Well, I'm building a DLL with cygwin/mingw32, so I do need to know how it's done. Fortunately, Mumit Khan, author of mingw32, wrote a utility called "windres", which compiles w32 resources for use in an executable or DLL. It'll compile directly to object format, which you can simply add to your final link.
For example:
% windres -i version.rc -o version.o
So the only thing I needed to figure out was the version resource format (I really didn't want to go grok the resource spec and write it from scratch). Luckily, Java's main DLL (java.dll, what else) has version information in it, and windres can also conveniently dump an exe or dll back into text format.
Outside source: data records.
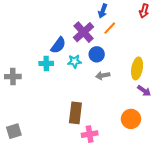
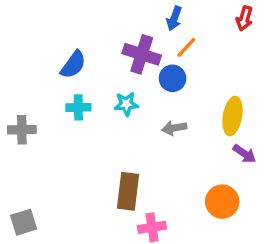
purple cross: (84, 32) -> (142, 54), turned -30
blue semicircle: (58, 45) -> (73, 65), moved
blue circle: (97, 54) -> (173, 78), moved

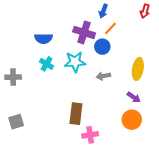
blue semicircle: (73, 65) -> (43, 39), turned 54
cyan star: (126, 104) -> (75, 62), size x1.5
cyan cross: (78, 107) -> (47, 64), turned 32
purple arrow: (244, 154) -> (134, 97), moved
gray square: (24, 222) -> (16, 122), moved

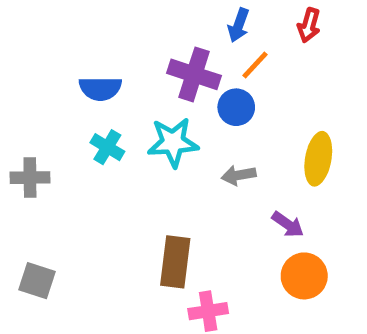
red arrow: (145, 11) -> (309, 25), moved
purple arrow: (134, 97) -> (288, 224), moved
gray square: (16, 122) -> (37, 281), turned 35

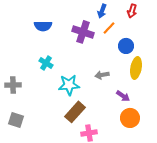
blue semicircle: (100, 88) -> (43, 26), moved
blue circle: (236, 107) -> (126, 46), moved
cyan star: (173, 142) -> (69, 85), moved
gray cross: (30, 178) -> (13, 85), moved
brown rectangle: (175, 262) -> (75, 112), turned 35

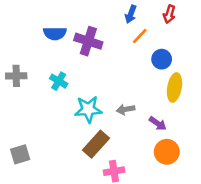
purple cross: (83, 32) -> (88, 41), moved
gray arrow: (102, 75) -> (126, 109), moved
gray cross: (13, 85) -> (16, 76), moved
gray square: (16, 120) -> (20, 154), turned -35

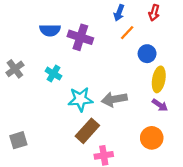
gray cross: (16, 76) -> (15, 69), turned -36
gray arrow: (126, 109) -> (114, 99), size x1.5
purple arrow: (158, 124) -> (160, 105), moved

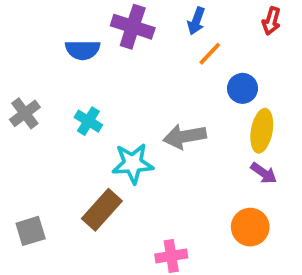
red arrow: (154, 13) -> (271, 21), moved
purple cross: (80, 37) -> (133, 27), moved
gray arrow: (114, 99) -> (185, 137), moved
brown rectangle: (87, 131) -> (102, 210), moved

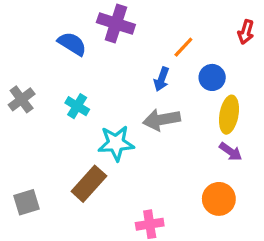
blue arrow: (196, 21) -> (162, 79), moved
red arrow: (271, 21) -> (246, 32), moved
blue semicircle: (83, 50) -> (72, 44), turned -148

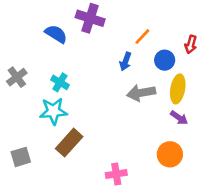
red arrow: (246, 32) -> (191, 44), moved
gray arrow: (162, 120) -> (141, 93), moved
cyan star: (116, 143) -> (53, 111), moved

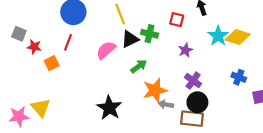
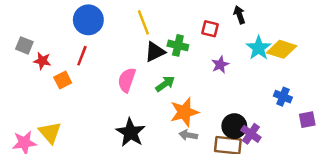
pink semicircle: (106, 50) -> (127, 80), moved, turned -30
purple cross: (193, 81) -> (251, 134), moved
gray arrow: (166, 104) -> (188, 135), moved

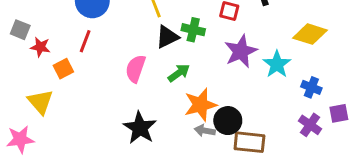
cyan star: (259, 48) -> (277, 64), moved
purple star: (220, 65) -> (241, 51), size x1.6
black circle: (234, 126) -> (228, 121), moved
yellow triangle: (50, 132) -> (40, 102), moved
purple cross: (251, 134) -> (310, 125), moved

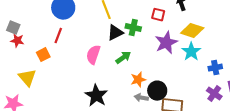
yellow diamond: (310, 34) -> (192, 31), moved
red star: (40, 47) -> (17, 41), moved
blue cross: (311, 87) -> (215, 68), turned -32
orange star: (200, 105) -> (138, 80), size x0.7

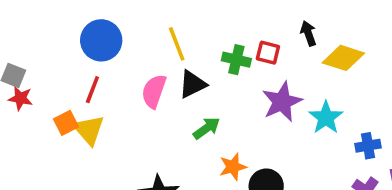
green cross: (133, 28) -> (236, 60), moved
yellow diamond: (192, 31) -> (343, 58), moved
pink semicircle: (93, 55) -> (154, 91), moved
yellow triangle: (27, 78) -> (89, 130), moved

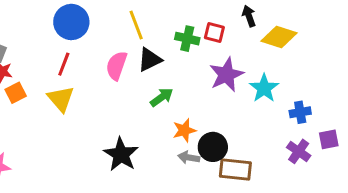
orange square: (66, 123) -> (16, 93), moved

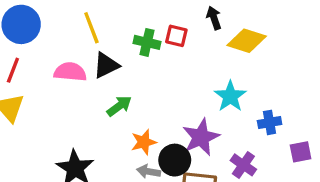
pink semicircle: (117, 66) -> (70, 72), turned 76
purple star: (226, 75) -> (201, 137), moved
purple cross: (299, 151) -> (243, 165), moved

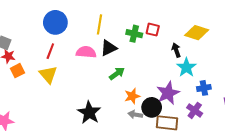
black arrow: (214, 18) -> (176, 50), moved
yellow line: (91, 28) -> (99, 24), turned 30
blue cross: (270, 122) -> (204, 88), moved

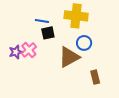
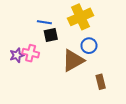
yellow cross: (76, 16) -> (80, 17), turned -30
pink cross: (29, 50) -> (31, 53), turned -35

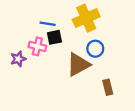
pink cross: (31, 53) -> (37, 46), moved

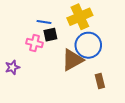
blue circle: (95, 49) -> (88, 45), size x1.6
purple star: (18, 59) -> (12, 67), moved

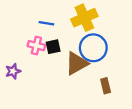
black square: (50, 35) -> (53, 47), moved

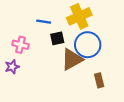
pink cross: (36, 46) -> (21, 45), moved
black square: (53, 47) -> (57, 38), moved

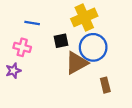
blue line: (44, 22) -> (32, 23), moved

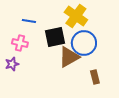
yellow cross: (84, 17) -> (76, 16), turned -30
black square: (61, 41) -> (55, 37), size x1.5

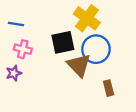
blue line: (29, 21) -> (16, 24), moved
brown triangle: (69, 57) -> (79, 65), turned -45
The java.dll resource info looks like this:
% windres -i java.dll -O rc
// Type: version
// Name: 1
LANGUAGE 0, 0
1 VERSIONINFO
FILEVERSION 6, 0, 30, 5
PRODUCTVERSION 6, 0, 30, 5
FILEFLAGSMASK 0x3f
FILEOS 0x4
FILETYPE 0x2
BEGIN
BLOCK "StringFileInfo"
BEGIN
BLOCK "000004b0"
BEGIN
VALUE "CompanyName", "Sun Microsystems, Inc."
VALUE "FileDescription", "Java(TM) Platform SE binary"
VALUE "FileVersion", "6.0.30.5"
VALUE "Full Version", "1.6.0_03-b05"
VALUE "InternalName", "java"
VALUE "LegalCopyright", "Copyright \251 2004"
VALUE "OriginalFilename", "java.dll"
VALUE "ProductName", "Java(TM) Platform SE 6 U3"
VALUE "ProductVersion", "6.0.30.5"
END
END
With just a few tweaks to do a regexp replace on the new template and include the new obj in my build, my released dll now has visible version information (and in this case I'm perfectly happy having absolutely no clue what any of the resource file text actually means :).